El procedimiento de oposición

En un plazo de dos meses a partir de la publicación de la solicitud en el Bulletin officiel de la propriété industrielle (B.O.P.I.), cualquier interesado puede presentar observaciones sobre la validez del signo. Sólo pueden presentar oposición los titulares de derechos constituidos por marcas anteriores (artículo L.712-3 del Código francés de la Propiedad Intelectual).

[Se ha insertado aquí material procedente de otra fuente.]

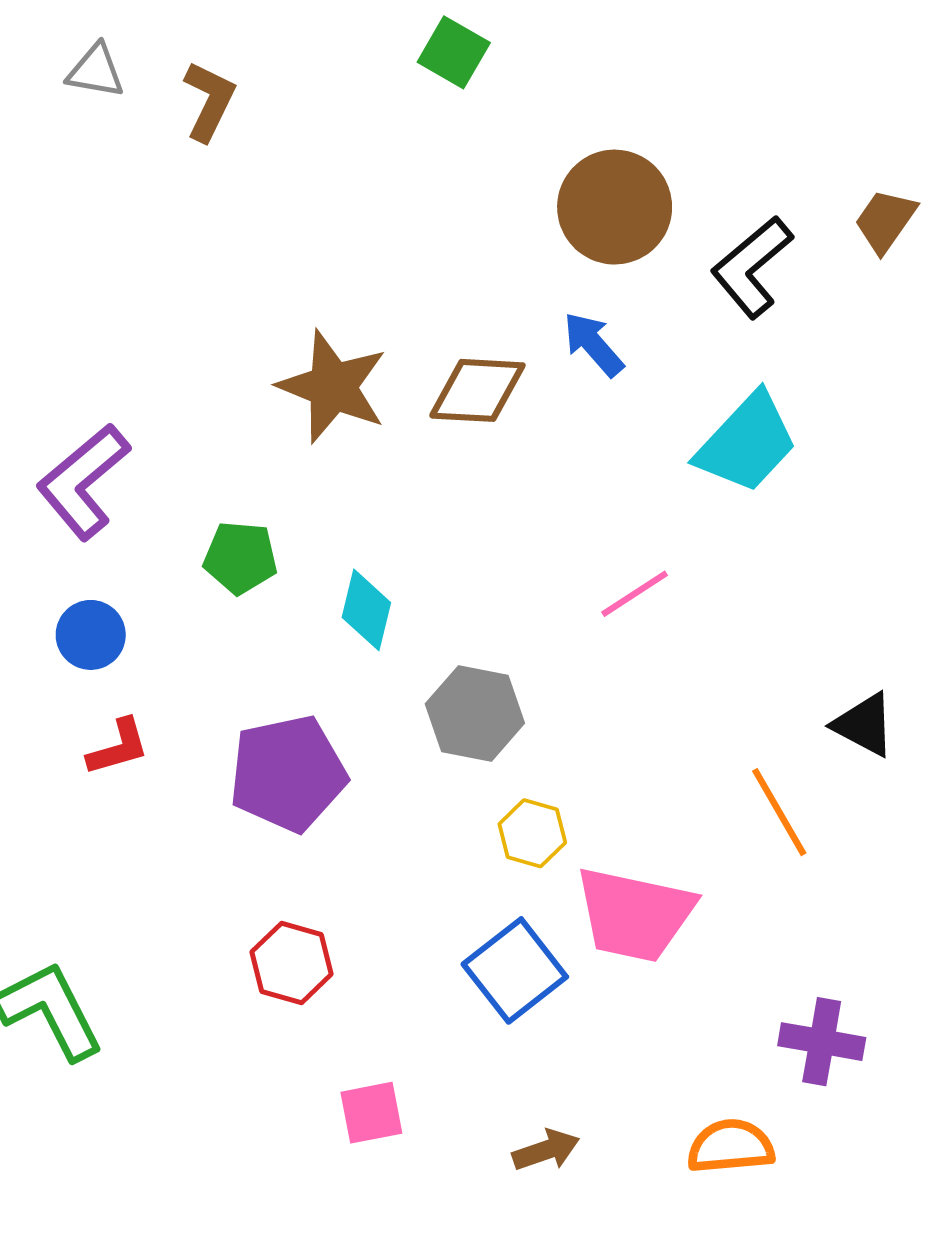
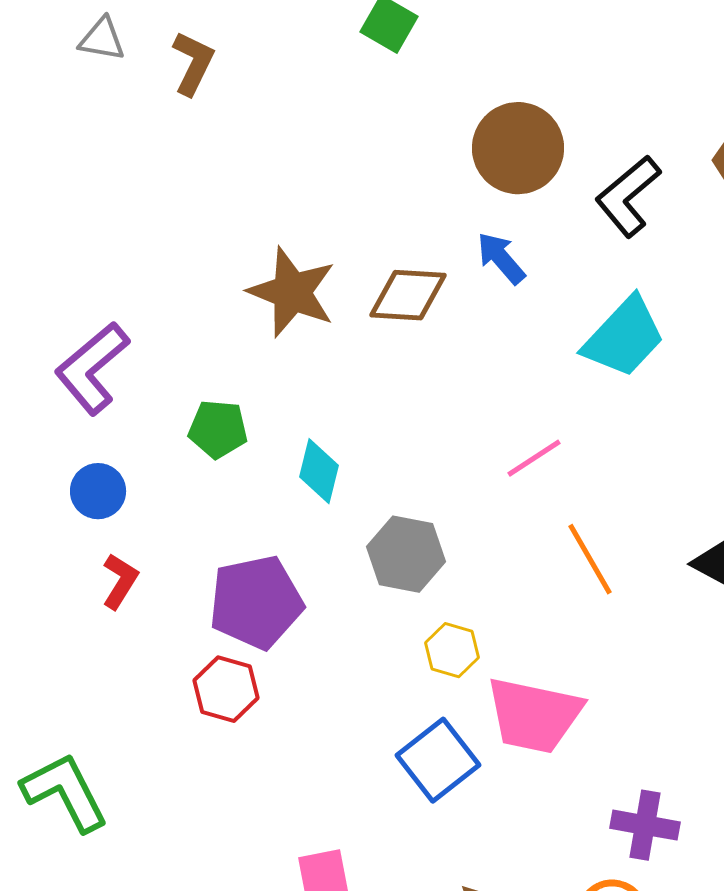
red L-shape: (118, 747) -> (120, 581), turned -42
orange line: (779, 812) -> (590, 559), moved
red hexagon: (292, 963) -> (226, 689), moved
purple cross: (822, 1042) -> (645, 825), moved

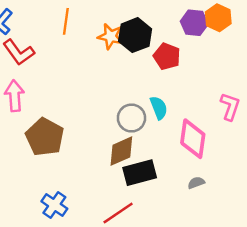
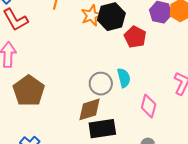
orange star: (111, 36) -> (91, 15), turned 30
pink diamond: (193, 139) -> (149, 106), size x0.7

Las observaciones de titulares de derechos anteriores como derechos de la personalidad, derechos de autor o denominaciones de origen no registradas pueden permitir al solicitante retirar la marca y evitar un litigio ante los tribunales.

La oposición se reserva a los titulares de marcas para evitar complicar el procedimiento de registro. De hecho, sólo la existencia de marcas anteriores registradas es fácil de probar, ya que otros derechos pueden ser contenciosos y requerir un examen en profundidad por parte de los tribunales.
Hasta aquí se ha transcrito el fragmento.